Calorimetric unfolding of the bimolecular and i-motif complexes of the human telomere complementary strand, d(C₃TA₂)₄

A combination of spectroscopic and calorimetric techniques is used to determine the unfolding thermodynamics of the complexes formed by the complementary sequence of the human telomere, d(C₃TA₂)₄, in the pH range of 4.2 to 6. Calorimetric melting curves show biphasic transitions; both transitions are shifted to higher temperatures as the pH is decreased, indicative of cytosine protonation, which favors the formation of C•C⁺ base pairs.

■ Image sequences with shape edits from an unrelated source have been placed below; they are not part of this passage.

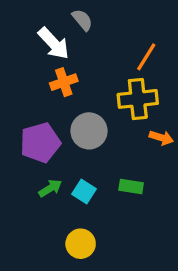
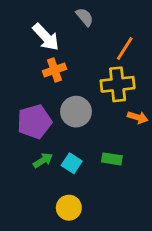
gray semicircle: (82, 20) -> (85, 17), moved

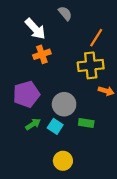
gray circle: (76, 112) -> (64, 104), moved
yellow circle: (69, 208) -> (63, 161), moved

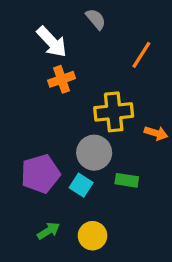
yellow cross: (91, 65) -> (114, 112), moved
purple pentagon: (26, 94) -> (40, 174), moved
green arrow: (33, 124) -> (49, 231), moved

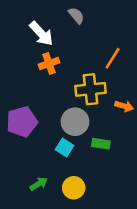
orange line: (141, 55) -> (113, 58), moved
purple pentagon: (40, 174) -> (22, 122), moved

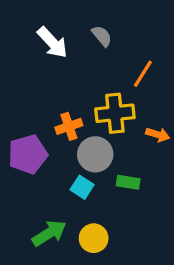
gray semicircle: (76, 15) -> (102, 36), moved
orange cross: (49, 63) -> (69, 126), moved
green arrow: (39, 184) -> (49, 233), size x1.5

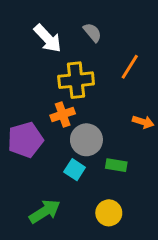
yellow cross: (115, 113) -> (76, 80), moved
yellow circle: (94, 238) -> (109, 213), moved

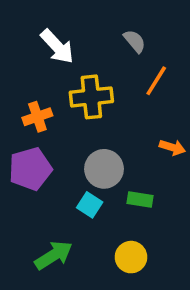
gray semicircle: (92, 32) -> (135, 41), moved
orange cross: (63, 114) -> (37, 117), moved

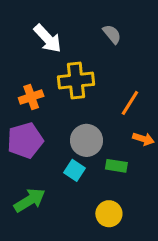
orange line: (156, 81) -> (130, 103), moved
orange arrow: (172, 147) -> (143, 139), moved
green arrow: (54, 255) -> (30, 200), moved

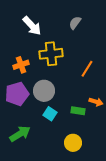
gray semicircle: (112, 34) -> (75, 23), turned -104
orange arrow: (143, 139) -> (96, 102), moved
gray circle: (86, 140) -> (44, 91), moved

Furthermore, the transition temperature, T_M, of the lower transition depends on strand concentration, while the T_M of the higher transition is independent of strand concentration, indicating the following sequential melting: bimolecular complex(s)→intramolecular complex→random coil. The thermodynamic profiles for the formation of each complex, bimolecular and i-motif reveals small favorable free energy terms resulting from favorable enthalpy-unfavorable entropy compensations, uptake of protons, marginal uptake of counterions (i-motif) and marginal release of water molecules (i-motif). Furthermore, an enthalpy of 3.2 kcal/mol (bimolecular complex) and 5.0 kcal/mol (i-motif) is estimated for a single C•C⁺/C•C⁺ base-pair stack.